Aim of the task: Keep the pictures out and restate every record exactly.

Page images and extracted text:
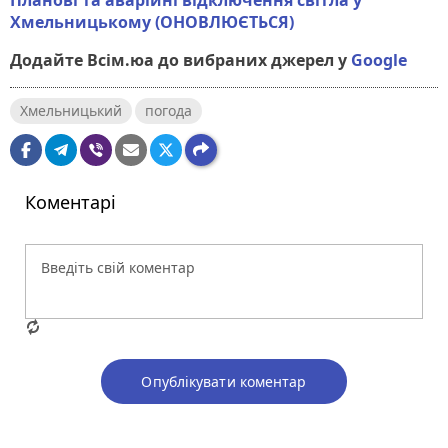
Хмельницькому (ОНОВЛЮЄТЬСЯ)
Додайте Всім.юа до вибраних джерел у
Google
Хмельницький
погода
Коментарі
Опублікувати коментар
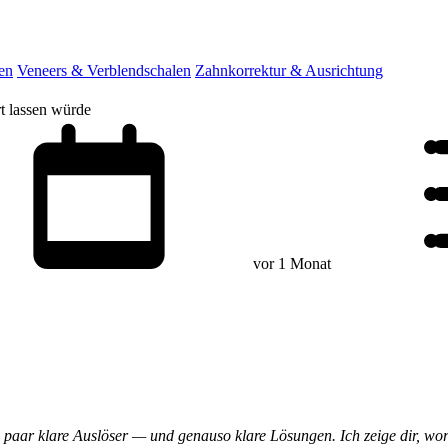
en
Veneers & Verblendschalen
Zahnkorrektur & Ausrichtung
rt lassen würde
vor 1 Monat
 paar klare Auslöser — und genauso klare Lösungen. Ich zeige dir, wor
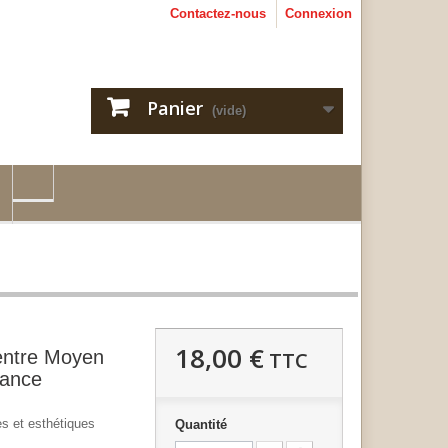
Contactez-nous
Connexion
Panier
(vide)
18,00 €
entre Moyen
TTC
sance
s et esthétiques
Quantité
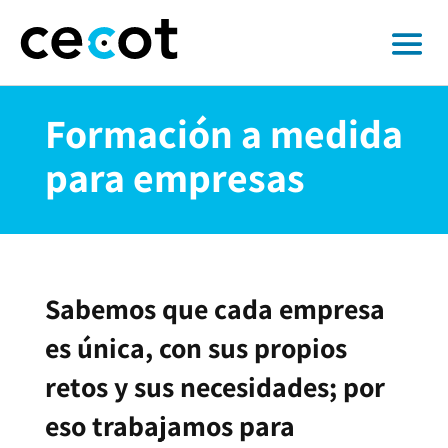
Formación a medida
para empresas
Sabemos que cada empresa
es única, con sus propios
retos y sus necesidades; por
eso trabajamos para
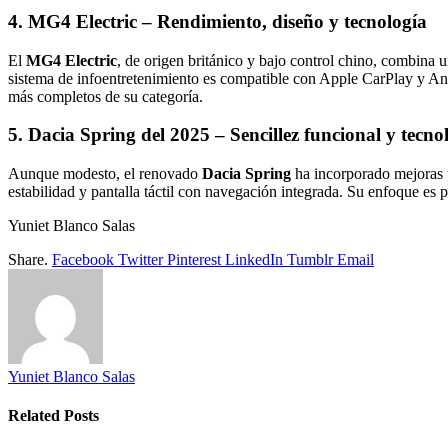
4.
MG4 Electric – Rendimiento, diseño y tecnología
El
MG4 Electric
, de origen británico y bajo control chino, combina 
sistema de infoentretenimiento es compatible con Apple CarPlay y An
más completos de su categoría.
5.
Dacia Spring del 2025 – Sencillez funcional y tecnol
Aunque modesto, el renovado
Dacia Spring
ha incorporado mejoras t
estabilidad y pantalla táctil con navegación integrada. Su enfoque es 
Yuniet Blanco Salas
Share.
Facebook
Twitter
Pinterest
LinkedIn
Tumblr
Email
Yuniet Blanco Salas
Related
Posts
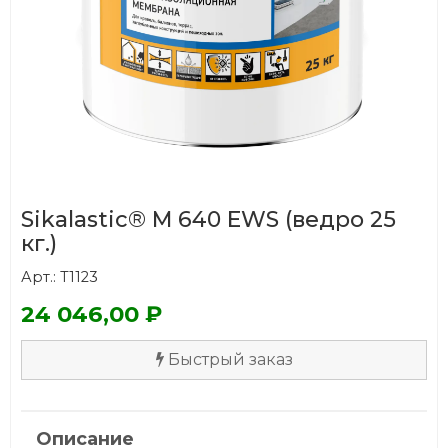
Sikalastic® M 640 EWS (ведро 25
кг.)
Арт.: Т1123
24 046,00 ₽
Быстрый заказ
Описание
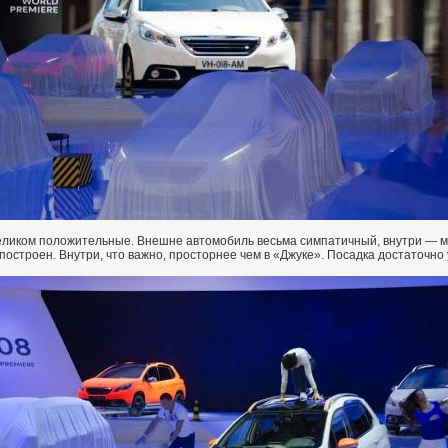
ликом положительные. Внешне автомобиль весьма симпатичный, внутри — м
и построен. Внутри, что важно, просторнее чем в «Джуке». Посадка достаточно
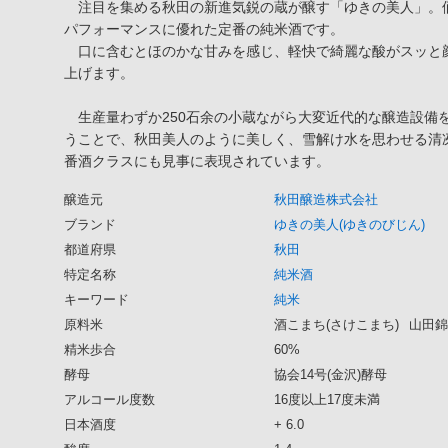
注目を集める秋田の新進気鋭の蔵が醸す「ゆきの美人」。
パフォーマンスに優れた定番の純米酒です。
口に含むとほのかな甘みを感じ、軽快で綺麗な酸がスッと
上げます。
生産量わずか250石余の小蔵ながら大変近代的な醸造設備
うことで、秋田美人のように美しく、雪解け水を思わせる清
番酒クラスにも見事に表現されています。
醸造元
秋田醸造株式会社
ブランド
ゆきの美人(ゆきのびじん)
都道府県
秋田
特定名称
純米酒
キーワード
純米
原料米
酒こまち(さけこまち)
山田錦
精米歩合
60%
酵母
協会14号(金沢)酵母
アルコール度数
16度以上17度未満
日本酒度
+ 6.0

Answer to this problem:
Хмельницькому (ОНОВЛЮЄТЬСЯ)
Додайте Всім.юа до вибраних джерел у
Google
Хмельницький
погода
Коментарі
Опублікувати коментар
en
Veneers & Verblendschalen
Zahnkorrektur & Ausrichtung
rt lassen würde
vor 1 Monat
 paar klare Auslöser — und genauso klare Lösungen. Ich zeige dir, wor
Contactez-nous
Connexion
Panier
(vide)
18,00 €
entre Moyen
TTC
sance
s et esthétiques
Quantité
Formación a medida
para empresas
Sabemos que cada empresa
es única, con sus propios
retos y sus necesidades; por
eso trabajamos para
4.
MG4 Electric – Rendimiento, diseño y tecnología
El
MG4 Electric
, de origen británico y bajo control chino, combina 
sistema de infoentretenimiento es compatible con Apple CarPlay y An
más completos de su categoría.
5.
Dacia Spring del 2025 – Sencillez funcional y tecnol
Aunque modesto, el renovado
Dacia Spring
ha incorporado mejoras t
estabilidad y pantalla táctil con navegación integrada. Su enfoque es 
Yuniet Blanco Salas
Share.
Facebook
Twitter
Pinterest
LinkedIn
Tumblr
Email
Yuniet Blanco Salas
Related
Posts
Sikalastic® M 640 EWS (ведро 25
кг.)
Арт.: Т1123
24 046,00 ₽
Быстрый заказ
Описание
ликом положительные. Внешне автомобиль весьма симпатичный, внутри — м
и построен. Внутри, что важно, просторнее чем в «Джуке». Посадка достаточно
注目を集める秋田の新進気鋭の蔵が醸す「ゆきの美人」。
パフォーマンスに優れた定番の純米酒です。
口に含むとほのかな甘みを感じ、軽快で綺麗な酸がスッと
上げます。
生産量わずか250石余の小蔵ながら大変近代的な醸造設備
うことで、秋田美人のように美しく、雪解け水を思わせる清
番酒クラスにも見事に表現されています。
醸造元
秋田醸造株式会社
ブランド
ゆきの美人(ゆきのびじん)
都道府県
秋田
特定名称
純米酒
キーワード
純米
原料米
酒こまち(さけこまち)
山田錦
精米歩合
60%
酵母
協会14号(金沢)酵母
アルコール度数
16度以上17度未満
日本酒度
+ 6.0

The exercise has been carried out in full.